● **Exercise instructions**: Among the records below, find each line that includes the string "XKSS" and copy it.

● **Information supplied**:

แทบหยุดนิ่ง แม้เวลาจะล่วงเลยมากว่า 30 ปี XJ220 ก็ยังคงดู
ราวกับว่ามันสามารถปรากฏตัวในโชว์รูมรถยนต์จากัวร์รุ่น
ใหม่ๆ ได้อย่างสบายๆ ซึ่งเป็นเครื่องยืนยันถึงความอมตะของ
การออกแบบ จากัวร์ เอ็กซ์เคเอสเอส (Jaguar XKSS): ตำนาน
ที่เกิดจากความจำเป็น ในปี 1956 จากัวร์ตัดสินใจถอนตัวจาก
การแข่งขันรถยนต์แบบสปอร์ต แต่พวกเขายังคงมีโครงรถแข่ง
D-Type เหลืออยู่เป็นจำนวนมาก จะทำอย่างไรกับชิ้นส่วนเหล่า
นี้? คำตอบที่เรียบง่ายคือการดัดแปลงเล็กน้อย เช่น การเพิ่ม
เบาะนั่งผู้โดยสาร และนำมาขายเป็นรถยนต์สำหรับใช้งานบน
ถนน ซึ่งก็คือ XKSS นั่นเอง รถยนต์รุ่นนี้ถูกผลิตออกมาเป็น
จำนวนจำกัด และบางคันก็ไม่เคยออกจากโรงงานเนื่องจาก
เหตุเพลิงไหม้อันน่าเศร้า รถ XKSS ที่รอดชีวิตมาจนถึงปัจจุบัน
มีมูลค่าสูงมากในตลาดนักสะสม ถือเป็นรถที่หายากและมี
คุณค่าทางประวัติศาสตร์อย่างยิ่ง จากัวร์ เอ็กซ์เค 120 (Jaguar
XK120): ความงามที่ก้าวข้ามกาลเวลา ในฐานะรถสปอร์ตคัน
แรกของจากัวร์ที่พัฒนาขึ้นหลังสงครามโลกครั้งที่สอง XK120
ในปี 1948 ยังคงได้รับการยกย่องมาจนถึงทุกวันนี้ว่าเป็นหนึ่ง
...
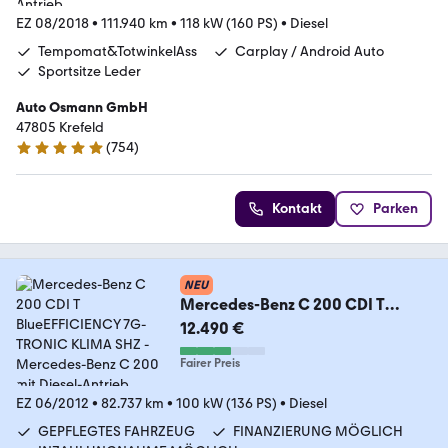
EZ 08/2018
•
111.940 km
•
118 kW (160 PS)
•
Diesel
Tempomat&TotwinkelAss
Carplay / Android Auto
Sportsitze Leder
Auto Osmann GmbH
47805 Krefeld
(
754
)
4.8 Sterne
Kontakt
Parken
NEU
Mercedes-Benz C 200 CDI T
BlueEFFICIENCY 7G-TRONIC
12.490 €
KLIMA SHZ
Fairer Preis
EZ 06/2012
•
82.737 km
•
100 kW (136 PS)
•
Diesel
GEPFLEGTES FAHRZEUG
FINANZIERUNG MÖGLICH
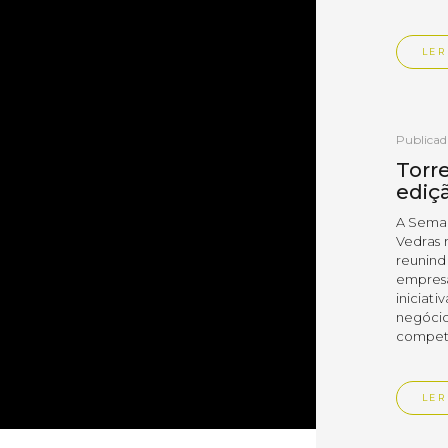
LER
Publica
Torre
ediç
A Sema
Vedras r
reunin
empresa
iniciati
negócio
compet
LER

● **Written response**:
การออกแบบ จากัวร์ เอ็กซ์เคเอสเอส (Jaguar XKSS): ตำนาน
ถนน ซึ่งก็คือ XKSS นั่นเอง รถยนต์รุ่นนี้ถูกผลิตออกมาเป็น
เหตุเพลิงไหม้อันน่าเศร้า รถ XKSS ที่รอดชีวิตมาจนถึงปัจจุบัน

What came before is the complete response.